• Source material:
========================================

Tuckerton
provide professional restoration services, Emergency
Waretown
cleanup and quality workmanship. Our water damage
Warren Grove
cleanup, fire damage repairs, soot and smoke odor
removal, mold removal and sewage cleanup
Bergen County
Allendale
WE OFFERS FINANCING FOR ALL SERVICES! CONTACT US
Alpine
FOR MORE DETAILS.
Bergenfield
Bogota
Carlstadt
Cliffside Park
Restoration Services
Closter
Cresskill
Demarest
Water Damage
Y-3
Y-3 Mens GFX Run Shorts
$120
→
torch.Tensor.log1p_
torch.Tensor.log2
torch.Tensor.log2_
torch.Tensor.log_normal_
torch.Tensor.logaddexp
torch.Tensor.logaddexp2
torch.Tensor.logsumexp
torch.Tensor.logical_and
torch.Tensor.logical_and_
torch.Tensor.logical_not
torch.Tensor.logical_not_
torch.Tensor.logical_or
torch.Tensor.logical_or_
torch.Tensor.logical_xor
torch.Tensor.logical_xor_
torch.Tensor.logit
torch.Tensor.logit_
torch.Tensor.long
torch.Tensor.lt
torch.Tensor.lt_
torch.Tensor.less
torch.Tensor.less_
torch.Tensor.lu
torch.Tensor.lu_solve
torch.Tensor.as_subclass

========================================

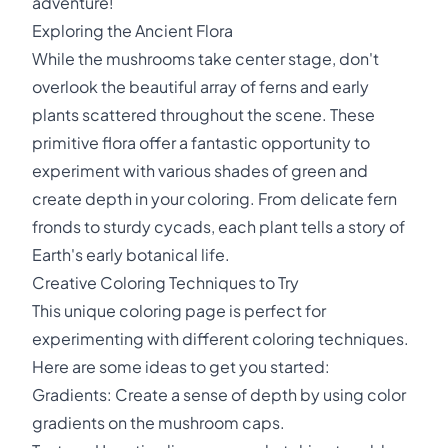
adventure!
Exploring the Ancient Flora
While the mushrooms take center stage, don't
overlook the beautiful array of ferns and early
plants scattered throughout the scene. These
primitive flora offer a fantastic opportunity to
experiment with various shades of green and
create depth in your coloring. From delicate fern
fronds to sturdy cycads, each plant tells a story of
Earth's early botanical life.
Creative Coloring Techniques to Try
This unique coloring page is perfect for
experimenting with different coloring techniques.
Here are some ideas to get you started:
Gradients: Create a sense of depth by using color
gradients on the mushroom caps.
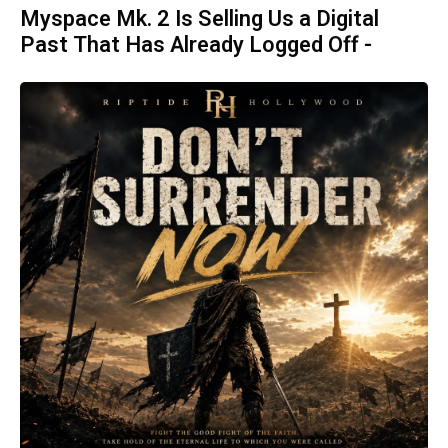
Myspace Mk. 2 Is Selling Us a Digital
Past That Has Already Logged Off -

========================================

From the line containing "create depth in" through the line containing "Past That Has", copy every line above exactly, without pictures.

• Completed task:
create depth in your coloring. From delicate fern
fronds to sturdy cycads, each plant tells a story of
Earth's early botanical life.
Creative Coloring Techniques to Try
This unique coloring page is perfect for
experimenting with different coloring techniques.
Here are some ideas to get you started:
Gradients: Create a sense of depth by using color
gradients on the mushroom caps.
Myspace Mk. 2 Is Selling Us a Digital
Past That Has Already Logged Off -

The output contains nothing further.